El primer almacén que exhibió la Refres-Cola estaba en Canning y Warnes. El químico hacía el reparto a bordo del colectivo 124. “Cuando llegaba al comercio dejaba los cajones afuera, me asomaba y gritaba: ‘¡Un cajón de Refres-Cola!’. El dueño me pedía que lo bajara como si tuviera el transporte estacionado en la puerta. Entonces yo salía, esperaba un poco, y volvía a entrar con el cajón”, recuerda risueño. Luego alquiló una camioneta con chofer una vez por semana. La Refres-Cola empezó a ganar clientes y su dueño, dolores de espalda, por cargar los 12 kilos que pesaba cada cajón. Ese moderado éxito lo obligó a trasladar la “fábrica”: tras compartir una planta con otra firma en Haedo, tuvo su primera sede propia en un modesto galpón de Navarro al 4547, equipado con una llenadora de seis picos, una encorchadora manual, una bomba y un filtrador. Las ventas crecieron bastante, pero después se estancaron. Sin embargo, a Patrich le aguardaba un inesperado golpe de suerte.

El enigmático señor Pollak

Una tarde de 1955, el técnico recibió la visita de un desconocido que se presentó como León Pollak, quien le ofreció comprar toda su producción para ser su representante exclusivo.

—¿Pero usted sabe cuál es nuestra producción? —le preguntó Patrich.

—No, pero eso es un detalle menor —contestó Pollak en tono despectivo.

El dueño rechazó la oferta. No obstante, días más tarde, recibió un llamado de Raúl Pereyra, director de la agencia de publicidad Naype: Pollak le había encargado una gigantesca campaña publicitaria para difundir la Refres-Cola y él había preparado afiches para vía pública y tenía reservados espacios en diarios, revistas y radios. Pero Pollak había desaparecido y la agencia quería saber cómo recuperar el dinero invertido. “Lo lamento —se excusó Patrich—. Yo tengo una pequeña fábrica y no puedo afrontar semejante gasto.” Entonces Pereyra le propuso un pacto de caballeros: él asumiría la inversión y si la campaña daba resultado, se cobraría los costos de las ganancias. En cambio, si fracasaba, el químico no tendría que pagar nada.

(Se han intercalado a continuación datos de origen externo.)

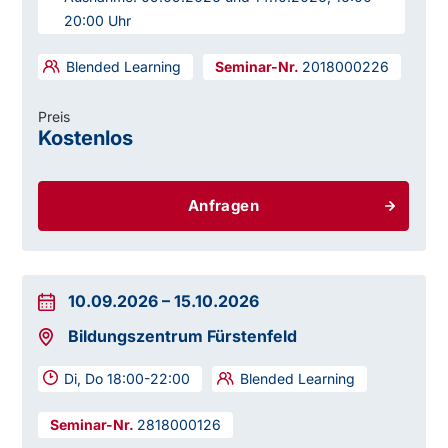
20:00 Uhr
Blended Learning
2018000226
Preis
Kostenlos
Anfragen
10.09.2026
–
15.10.2026
Bildungszentrum Fürstenfeld
Di, Do 18:00-22:00
Blended Learning
2818000126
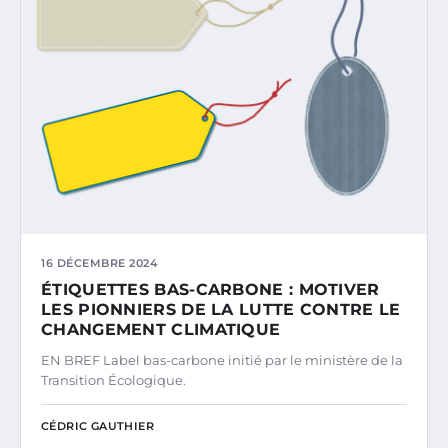
16 DÉCEMBRE 2024
ÉTIQUETTES BAS-CARBONE : MOTIVER
LES PIONNIERS DE LA LUTTE CONTRE LE
CHANGEMENT CLIMATIQUE
EN BREF Label bas-carbone initié par le ministère de la
Transition Écologique.
CÉDRIC GAUTHIER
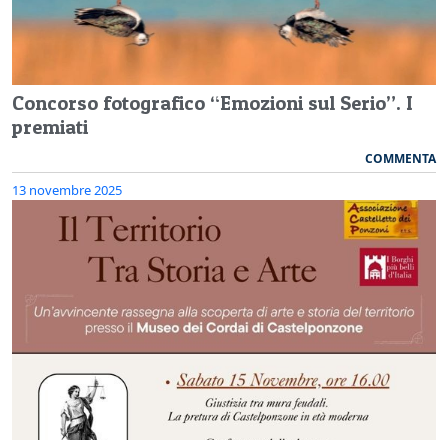
Concorso fotografico “Emozioni sul Serio”. I
premiati
COMMENTA
13 novembre 2025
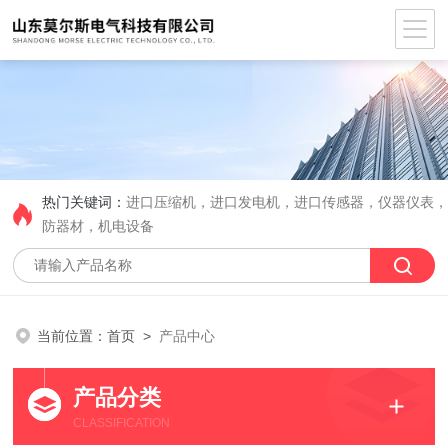
热门关键词：
进口压缩机，进口发电机，进口传感器，仪器仪表
防器材，机电设备
当前位置：
首页
>
产品中心
产品分类
CLASSIFICATION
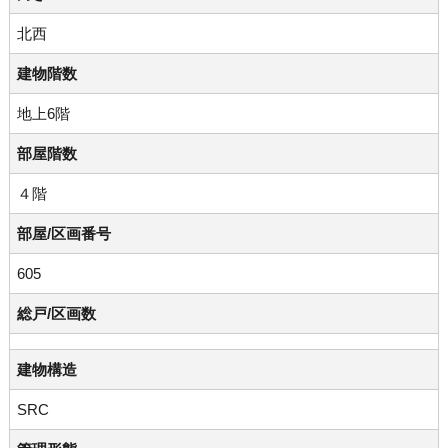
北西
建物階数
地上6階
部屋階数
４階
部屋/区画番号
605
総戸/区画数
建物構造
SRC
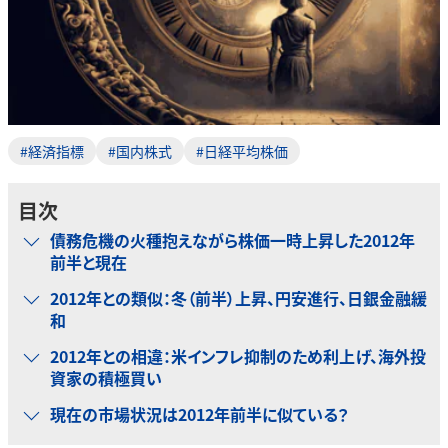
#経済指標
#国内株式
#日経平均株価
目次
債務危機の火種抱えながら株価一時上昇した2012年
前半と現在
2012年との類似：冬（前半）上昇、円安進行、日銀金融緩
和
2012年との相違：米インフレ抑制のため利上げ、海外投
資家の積極買い
現在の市場状況は2012年前半に似ている？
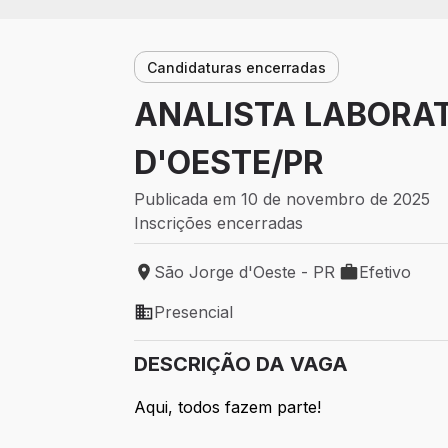
Candidaturas encerradas
ANALISTA LABORAT
D'OESTE/PR
Publicada em 10 de novembro de 2025
Inscrições encerradas
São Jorge d'Oeste - PR
Efetivo
Local de trabalho: São Jorge d'Oeste - 
Tipo de vaga: 
Presencial
Modelo de trabalho: Presencial
DESCRIÇÃO DA VAGA
Aqui, todos fazem parte!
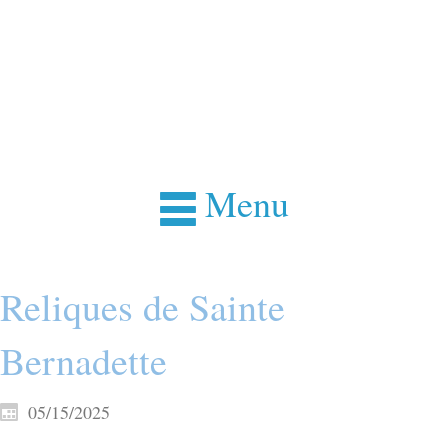
Menu
Reliques de Sainte
Bernadette
05/15/2025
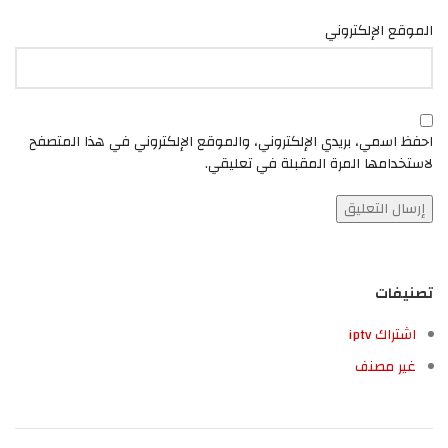
الموقع الإلكتروني
احفظ اسمي، بريدي الإلكتروني، والموقع الإلكتروني في هذا المتصفح
لاستخدامها المرة المقبلة في تعليقي.
تصنيفات
اشتراك iptv
غير مصنف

El slogan ideado por la agencia destacaba la principal virtud de la bebida, era efectivo y hasta admitía cierta belleza poética: “Haga cola con Refres-Cola… y verá que resulta más”. A las semanas, esa frase empapelaba las paredes de Buenos Aires, se leía en los laterales de los tranvías, en las páginas de los diarios y se escuchaba en forma de jingle por las principales radios. La repercusión fue descomunal y la capacidad productiva de la modesta sede de la calle Navarro se vio rápidamente desbordada. “Recibimos tantos pedidos que los camioneros se llevaban las botellas sin etiquetar y pegaban las etiquetas en el camino”, rememora don Saúl.

Auge y caída

Dos años después de esa campaña, el 12 de octubre de 1957, quedó inaugurada la nueva fábrica de Refres-Cola: una planta modelo totalmente automatizada que ocupaba una manzana completa de Ciudadela; y con ella comenzó la edad dorada de la bebida, que se extendió desde fines de los ‘50 hasta principios de los ‘70. De Rivadavia 12120 partían 20 camiones por día a las órdenes de las 28 distribuidoras que hacían llegar la Refres-Cola a todo el país. Los salones de fiestas encargaban damajuanas para preparar sus propias jarras de gaseosa y hasta hubo un pedido de Aerolíneas Argentinas, que en uno de sus vuelos convidó a sus pasajeros con la cola nacional. “Pero se ve que no prosperó porque no volvieron a pedirla”, dice Patrich.

Durante los ‘60, Refres-Cola fue un habitual auspiciante de programas de radio y televisión. Su repercusión fue tal que los memoriosos aún recuerdan el rumor que afirmaba que la bebida había sido un invento de Juan Domingo Perón para amargarle la vida a los capitales foráneos, versión que el técnico desmiente a carcajadas.

Publicidad directa
Para posicionar su producto y competir con Coca-Cola, Saúl Patrich tuvo que recurrir al ingenio; y a tal fin le pidió ayuda al actor Max Berliner, con quien el técnico químico y su mujer tomaban clases de teatro en ídish en la escuela Scholem Aleijem.
De esa relación, una amistad que se mantiene hasta la actualidad, surgió la idea de montar una suerte de escena de teatro callejero en la que Berliner entraba a bares, restaurantes, cafés y almacenes a solicitar la primera cola nacional y detrás de él, separados por pocos minutos, ingresaba Patrich en su rol de vendedor.
—Por favor, una botella de Refres-Cola —pedía el actor.
—No, no tengo. Sólo me queda Coca-Cola —recibía siempre como respuesta.
—¿Cómo que no le queda? Yo quiero Refres-Cola —insistía el supuesto interesado.
Berliner recuerda: “Empezamos en la esquina de Corrientes y Canning (hoy Scalabrini Ortiz), primero por una vereda, hasta Juan B. Justo, y regresamos por la otra, hasta el mismo punto de partida”. Y agrega entre risas: “Como actor, Saúl era un poco duro, aunque evidentemente su parte no la hizo tan mal porque obtuvo un montón de pedidos”.
“El resultado final de esa gira fue 18 cajas vendidas, todo un record. Era el efecto de la publicidad directa”, rememora Patrich.
Los vaivenes de la industria a mediados de los ‘70 y la lenta aunque inexorable decadencia del almacén y el sifón, sus dos principales aliados, signaron el declive de la Refres-Cola, cuya producción continuó hasta fines de los ‘80, cuando los costos de distribución hicieron el negocio inviable. A principios de los ‘90, como un amargo signo de aquellos tiempos, don Saúl vendió la marca de la primera bebida cola argentina a una multinacional, que sólo la utilizó para una efímera campaña publicitaria. Hoy, a casi 60 años de su descubrimiento, Patrich se enorgullece: “Creé un producto nuevo y logré que entrara a todos los hogares. Esa es mi mayor satisfacción”, sostiene. Sin embargo, si bien no lo proclama, también es el responsable de un capítulo significativo en la memoria emotiva del país.
Quizás en algún bar desmemoriado todavía sea posible pedir una Refres-Cola, echar una medida en el vaso, agregar soda y brindar por eso.